1980’lerden itibaren yer yer Afganistan’dan, 2000’lerden sonra da Irak’tan az sayıda göçmenler de geldi.

Bu her üç göç akımı, Türkiye’de ne bir nüfus baskısı ne de tümüyle bir kalıcılık oluşturmadı. Dolayısıyla Türkiye’de bunlar bir sorun olmadı.

1998 yılında ise, Bulgaristan yönetiminin faşizan baskıları sonucunda 300 bin Türk, Türkiye’ye geldi. Gelenlerin dil, kültürel, geleneksel yapılarının topluma kolayca uyum sağlayacak durumda olması ve özellikle de teknik becerilere sahip olmaları, sığınmacı sorununu milimize etti.

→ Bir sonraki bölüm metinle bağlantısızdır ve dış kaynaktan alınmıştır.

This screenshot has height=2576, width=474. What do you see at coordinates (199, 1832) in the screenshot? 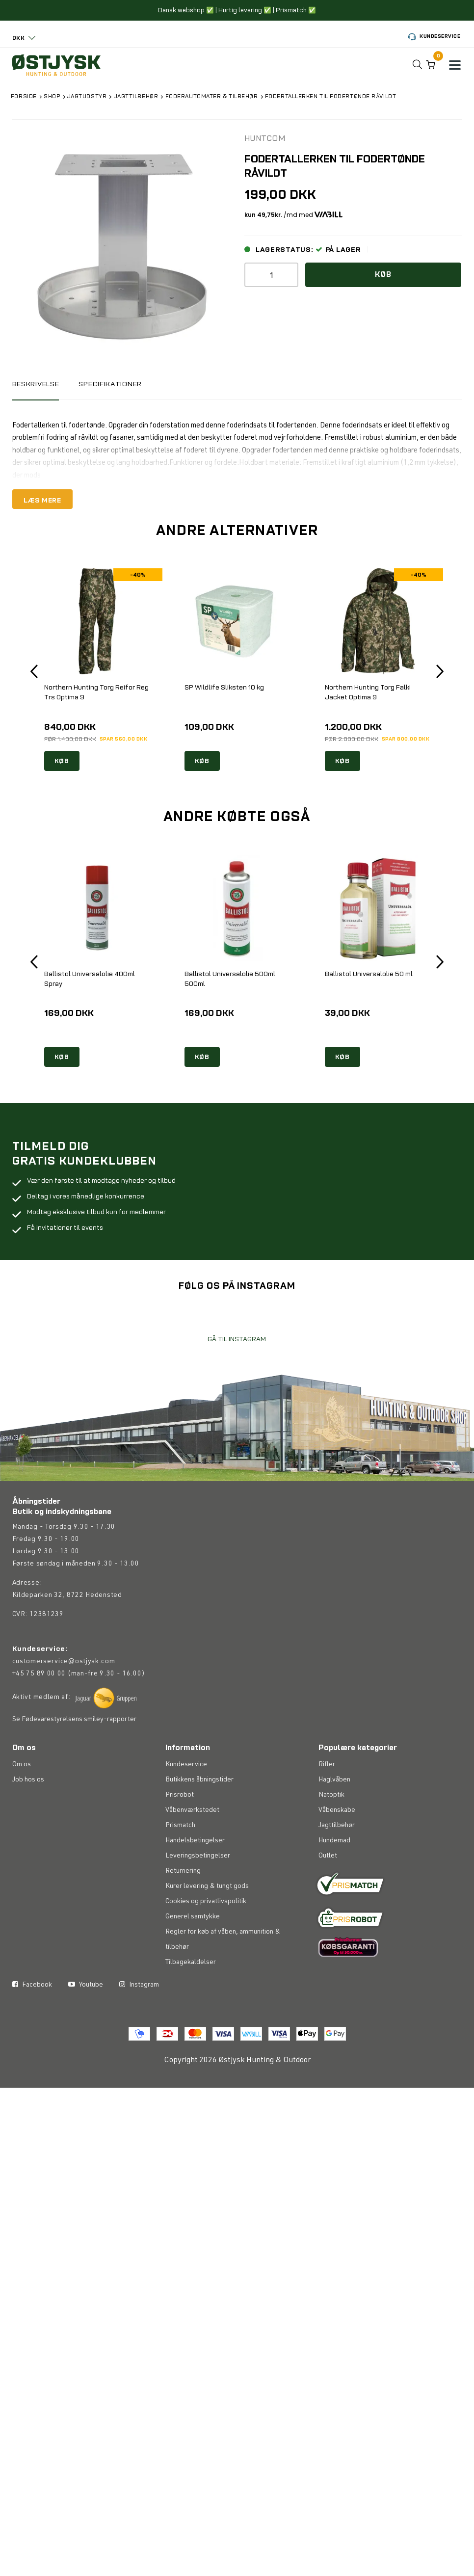 I see `Butikkens åbningstider` at bounding box center [199, 1832].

Ancak 2011 yılından itibaren gelen takribi 4 milyon Suriyeli ile bu sürede Irak, İran ve Afrika’dan sayıları artarak gelenler ve bugünlerde de Afganistan’dan gelenlerle birlikte Türkiye’deki göçmen sayısı, Göç İdaresi Genel Müdürlüğü’nün Mart 20121 tarihli açıklamasına göre 5,5 milyonu bulmakta. Bu resmi rakamın üzerinde sığınmacı ve göçmenin olduğu, hatta bu rakamın yaklaşık 8 milyon olduğu iddia edilmekte.

Sonuçta Türkiye ucu açık ve ciddi ölçüde bir göç akışı sorunu yaşamakta.

Bu konuda birbirlerinin yerlerine kullanılarak yaratılan kavram kargaşalarının önüne geçmek için, kullandığımız terimlerin ne anlama geldiğine bakmak gerekiyor.

Tanımlar ve karşılıkları

Terimlerin birbirine karıştırıldığı, doğru ve yanlışların birbirine boca edildiği, körün fili tarif etmesine benzer bir durumla karşı karşıyayız. İlkin konuya ilişkin terimlerin uluslararası hukuki tanımlarına bakalım ve bunu karşılayan örnekler verelim.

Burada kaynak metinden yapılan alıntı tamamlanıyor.